• Your task
Of all the lines below, output only those starting at the one with "Offerte von verschiedenen" and ending at the one with "den Sie benötigen.", both ends included, exactly as written.

• Data

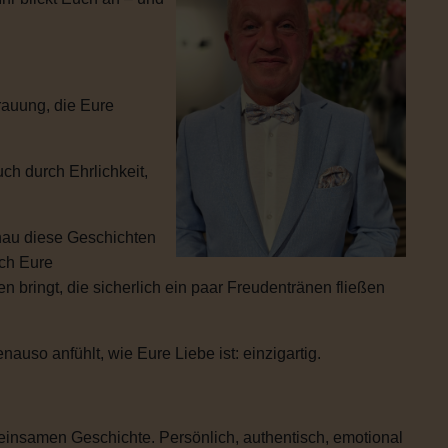
rauung, die Eure
ch durch Ehrlichkeit,
enau diese Geschichten
ich Eure
 bringt, die sicherlich ein paar Freudentränen fließen
uso anfühlt, wie Eure Liebe ist: einzigartig.
einsamen Geschichte. Persönlich, authentisch, emotional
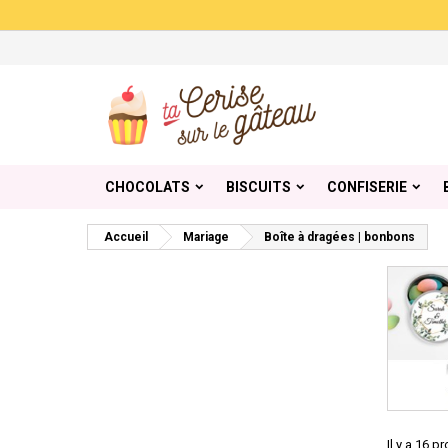
Me
((
Cr
C
add_circle_outline
((
Vou
Nom
CHOCOLATS
BISCUITS
CONFISERIE
Accueil
Mariage
Boîte à dragées | bonbons
Il y a 16 p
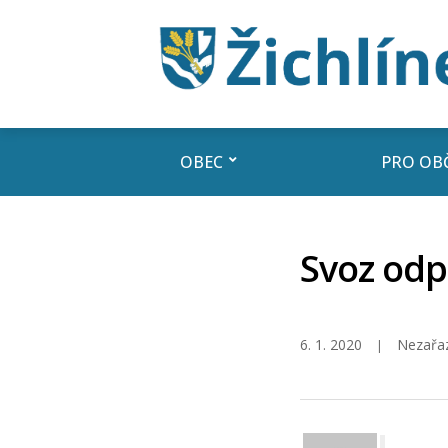
OBEC
PRO OB
Svoz odp
6. 1. 2020
Nezařa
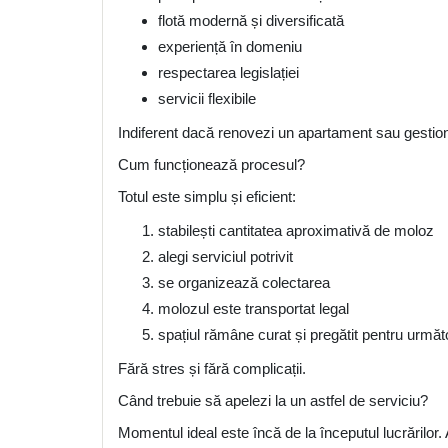
flotă modernă și diversificată
experiență în domeniu
respectarea legislației
servicii flexibile
Indiferent dacă renovezi un apartament sau gestion
Cum funcționează procesul?
Totul este simplu și eficient:
stabilești cantitatea aproximativă de moloz
alegi serviciul potrivit
se organizează colectarea
molozul este transportat legal
spațiul rămâne curat și pregătit pentru urmă
Fără stres și fără complicații.
Când trebuie să apelezi la un astfel de serviciu?
Momentul ideal este încă de la începutul lucrărilor. 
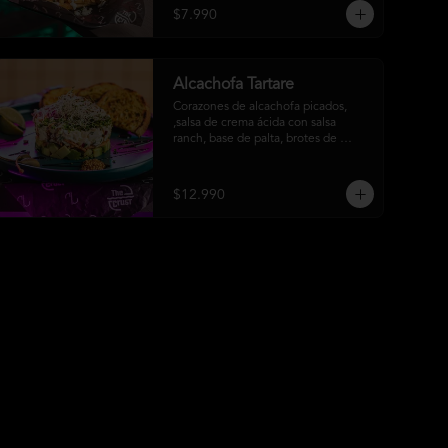
$7.990
Alcachofa Tartare
Corazones de alcachofa picados, 
,salsa de crema ácida con salsa 
ranch, base de palta, brotes de 
mostaza, ciboulette y reducción de 
aceto balsámico
$12.990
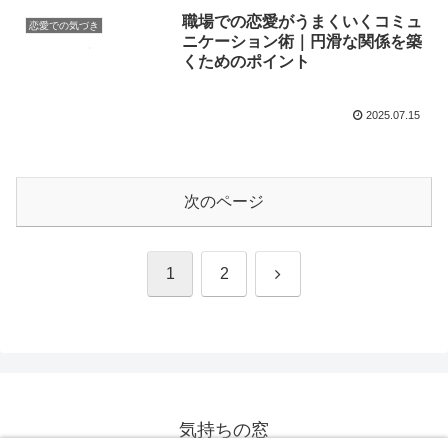
職場での恋愛がうまくいくコミュ
恋愛での気づき
ニケーション術｜円滑な関係を築
くためのポイント
2025.07.15
次のページ
次
1
2
へ
気持ちの窓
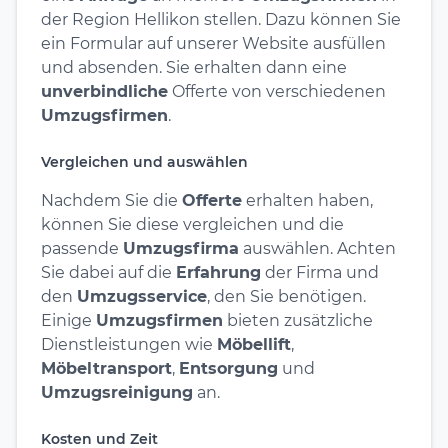
der Region Hellikon stellen. Dazu können Sie
ein Formular auf unserer Website ausfüllen
und absenden. Sie erhalten dann eine
unverbindliche
Offerte von verschiedenen
Umzugsfirmen
.
Vergleichen und auswählen
Nachdem Sie die
Offerte
erhalten haben,
können Sie diese vergleichen und die
passende
Umzugsfirma
auswählen. Achten
Sie dabei auf die
Erfahrung
der Firma und
den
Umzugsservice
, den Sie benötigen.
Einige
Umzugsfirmen
bieten zusätzliche
Dienstleistungen wie
Möbellift
,
Möbeltransport
,
Entsorgung
und
Umzugsreinigung
an.
Kosten und Zeit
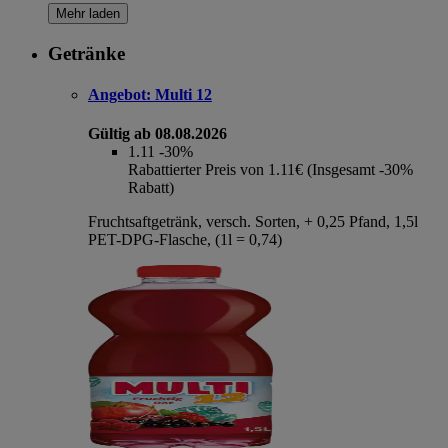
Mehr laden
Getränke
Angebot:
Multi 12
Gültig ab 08.08.2026
1.11
-30%
Rabattierter Preis von 1.11€ (Insgesamt -30%
Rabatt)
Fruchtsaftgetränk, versch. Sorten, + 0,25 Pfand, 1,5l
PET-DPG-Flasche, (1l = 0,74)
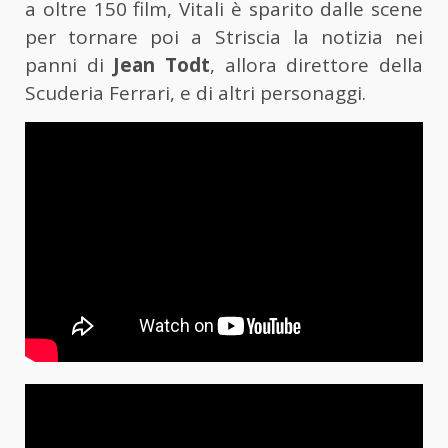
a oltre 150 film, Vitali è sparito dalle scene
per tornare poi a Striscia la notizia nei
panni di
Jean Todt
, allora direttore della
Scuderia Ferrari, e di altri personaggi.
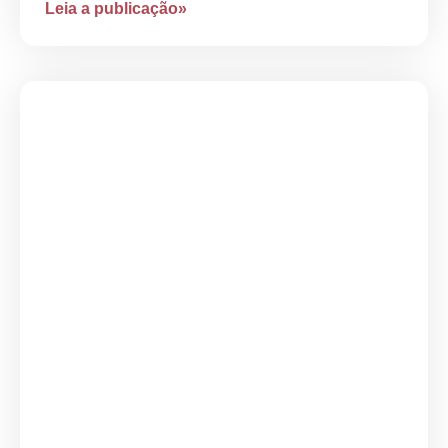
Leia a publicação»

• Answer section
Offerte von verschiedenen
Umzugsfirmen
.
Vergleichen und auswählen
Nachdem Sie die
Offerte
erhalten haben,
können Sie diese vergleichen und die
passende
Umzugsfirma
auswählen. Achten
Sie dabei auf die
Erfahrung
der Firma und
den
Umzugsservice
, den Sie benötigen.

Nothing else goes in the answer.